DeSpain’s book unfolds chronologically, beginning with a chapter that considers the reprinting of a British text in America (Charles Dickens’s American Notes for General Circulation), moving to the reprinting of an American text in Britain (Susan Warner’s The Wide, Wide World), moving back to a British writer’s text, this one reprinted in pamphlets in both America and Britain (Fanny Kemble’s Journal of a Residence on a Georgian Plantation in 1838–1839), and ending with an American text in Britain (Walt Whitman’s Democratic Vistas). The conclusion looks at transatlantic publishing by the Arts and Crafts movement after international copyright between Britain and the United States had been established by the Chace Act in 1891. This transatlantic alternation – an equal number of books by British and American authors – allows for a structure that emphasises reciprocity. The book’s structure also creates opportunities for DeSpain to notice shifts in the business and technology of reprinting over the decades, as well as differences among publishers and audiences within each nation and across the period.

Each chapter focuses on “bodies” of texts, the controlling metaphor DeSpain uses to look at the different forms books assume in the literary marketplace. So, for example, in the first chapter on Dickens, DeSpain considers the mass reprinting of American Notes for General Circulation and argues that Dickens believed “his proper relationship to his readers had been usurped” by the mammoth weeklies that had reprinted his work (50). The chapter on Warner’s The Wide, Wide World advances an incisive argument about the various remakings of the book for British audiences, arguing that Ellen, the protagonist, is put in “English dress” (69), but that she also comes to represent Americanness to British audiences. This chapter’s argument is enriched by multiple illustrations (18 in all) from British reprints of Warner’s novel. The next chapter examines how Kemble’s work appeared in disposable pamphlets, abridged and excerpted differently by the Union League of Philadelphia and by the Ladies’ London Emancipation Society to support their antislavery efforts.

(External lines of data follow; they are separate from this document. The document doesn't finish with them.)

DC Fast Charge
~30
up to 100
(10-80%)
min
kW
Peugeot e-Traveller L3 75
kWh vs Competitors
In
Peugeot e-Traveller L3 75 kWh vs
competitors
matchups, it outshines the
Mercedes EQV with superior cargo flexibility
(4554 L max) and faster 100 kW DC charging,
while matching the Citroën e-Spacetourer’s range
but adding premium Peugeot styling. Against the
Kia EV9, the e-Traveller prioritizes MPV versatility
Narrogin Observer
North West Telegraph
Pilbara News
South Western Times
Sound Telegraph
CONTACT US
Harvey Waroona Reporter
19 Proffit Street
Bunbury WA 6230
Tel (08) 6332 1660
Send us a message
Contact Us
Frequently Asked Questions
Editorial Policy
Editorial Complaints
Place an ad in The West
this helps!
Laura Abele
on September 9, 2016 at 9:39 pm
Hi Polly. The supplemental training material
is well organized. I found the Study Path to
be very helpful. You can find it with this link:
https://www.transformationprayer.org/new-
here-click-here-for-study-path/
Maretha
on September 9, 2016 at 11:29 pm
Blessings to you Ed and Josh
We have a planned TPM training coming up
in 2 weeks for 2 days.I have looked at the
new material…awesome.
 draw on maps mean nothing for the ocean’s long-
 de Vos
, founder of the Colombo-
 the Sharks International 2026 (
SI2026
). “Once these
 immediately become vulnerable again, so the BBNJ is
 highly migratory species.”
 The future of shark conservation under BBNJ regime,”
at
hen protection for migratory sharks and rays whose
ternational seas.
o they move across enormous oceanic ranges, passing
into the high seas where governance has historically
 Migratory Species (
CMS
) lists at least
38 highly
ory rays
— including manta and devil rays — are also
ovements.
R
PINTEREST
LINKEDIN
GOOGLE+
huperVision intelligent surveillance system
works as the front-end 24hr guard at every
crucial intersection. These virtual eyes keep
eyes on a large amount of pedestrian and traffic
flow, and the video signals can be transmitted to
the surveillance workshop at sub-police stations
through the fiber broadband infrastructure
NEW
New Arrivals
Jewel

The last chapter looks at cheap British reprint editions of Democratic Vistas, aimed at working-class readers, which made Whitman “part of a wider British social movement to be consumed by the future of Anglo-culture” (172) and placed his work alongside British authors such as Robert Burns and Thomas Carlyle. Throughout these four chapters, DeSpain not only offers a detailed analysis of the reprints as material objects (examining bindings, frontispieces, illustrations, prefaces, editorial changes, and so on) but also engages in close readings of each text. Moving thus both inside and outside the texts enables her to do valuable interpretive work and produce new readings of the four main works considered in the book.

While the book’s structure serves DeSpain’s purposes well, highlighting as it does the complexity of the transatlantic reprint trade across the nineteenth century through the cases of very different books, the depth of detail on occasion buries the arguments of individual chapters. That said, Nineteenth-Century Transatlantic Reprinting and the Embodied Book brings together an impressive array of sources and considers transatlantic reprinting from many different angles. As such, this book should be of interest to book historians of reprinting and transatlantic publishing and also to scholars of the transatlantic careers of these nineteenth-century British and American authors, as well as of the publishing firms that reprinted their works.